Your task:
Each line of the data below should be restated exactly, with images left out.

++++++++

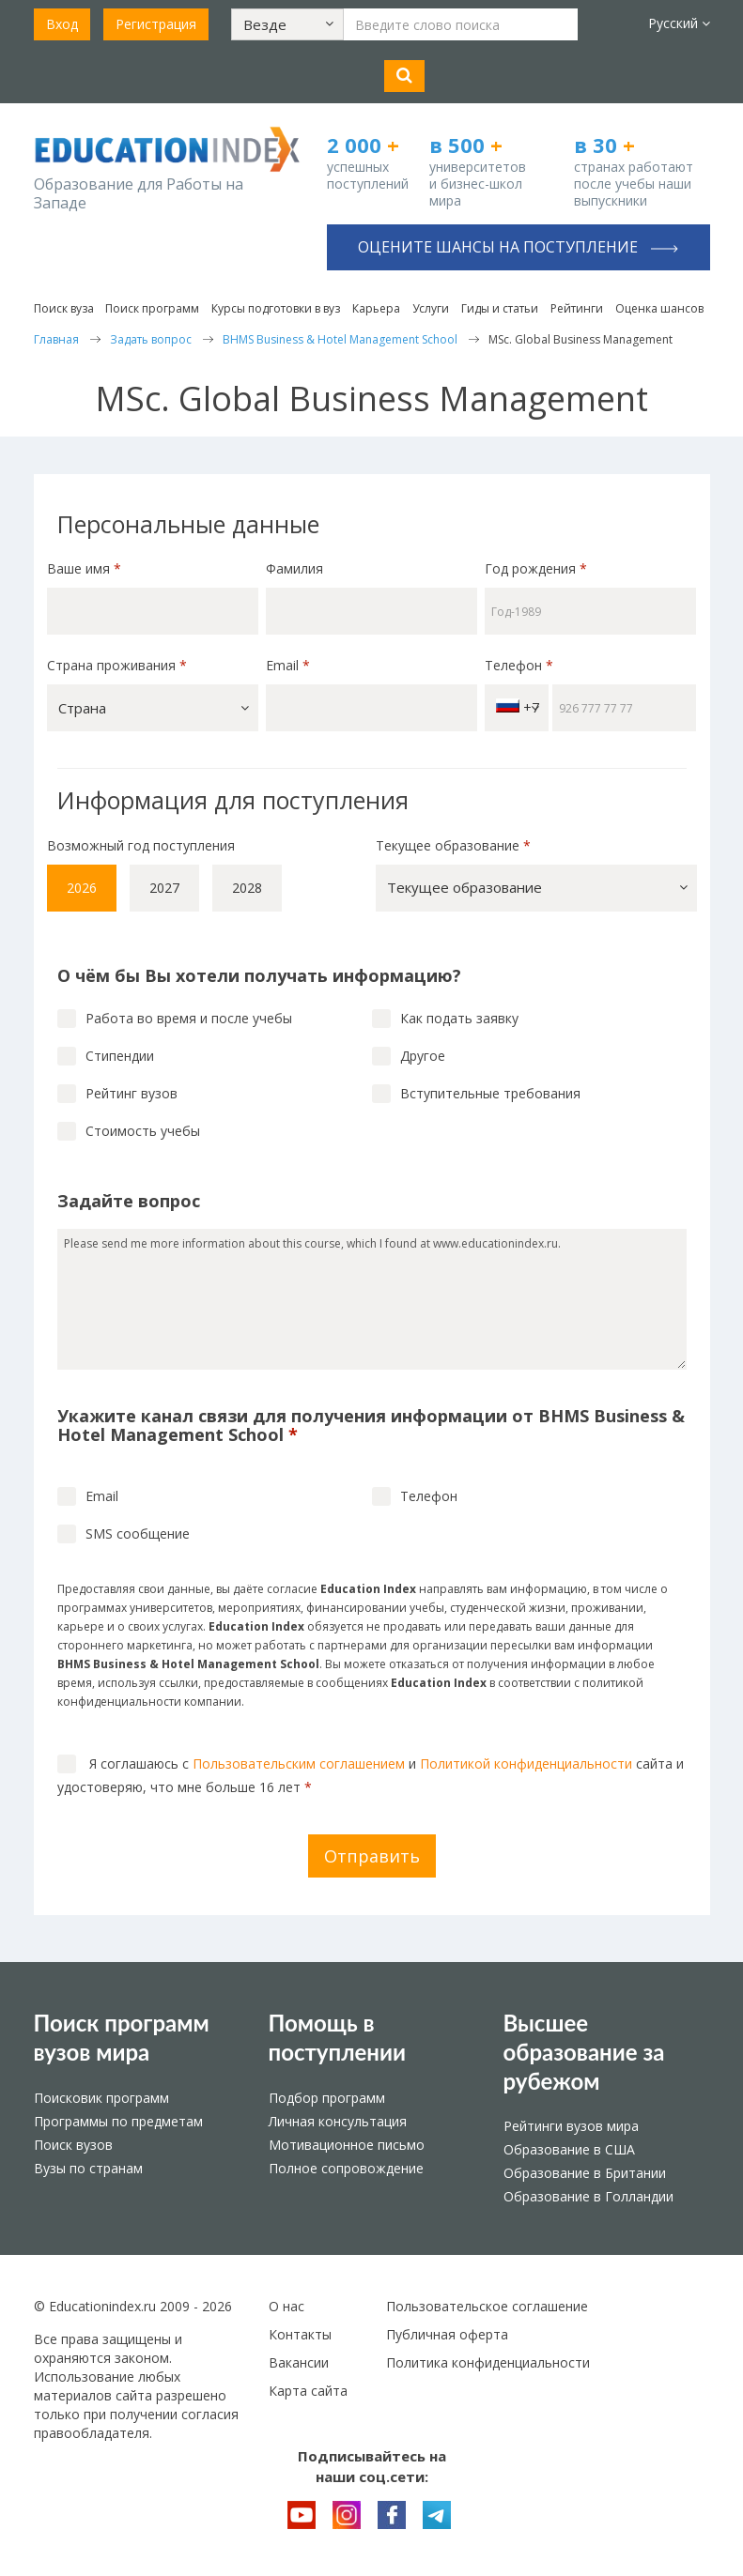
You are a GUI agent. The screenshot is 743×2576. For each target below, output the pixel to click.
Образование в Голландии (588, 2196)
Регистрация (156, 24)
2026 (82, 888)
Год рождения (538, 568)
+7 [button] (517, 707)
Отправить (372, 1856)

++++++++

Written solution:
You are a GUI agent. The screenshot is 743×2576. For each target below, output the pixel to click.
Образование в Голландии (588, 2196)
Регистрация (156, 24)
2026 (82, 888)
Год рождения (538, 568)
+7 [button] (517, 707)
Отправить (372, 1856)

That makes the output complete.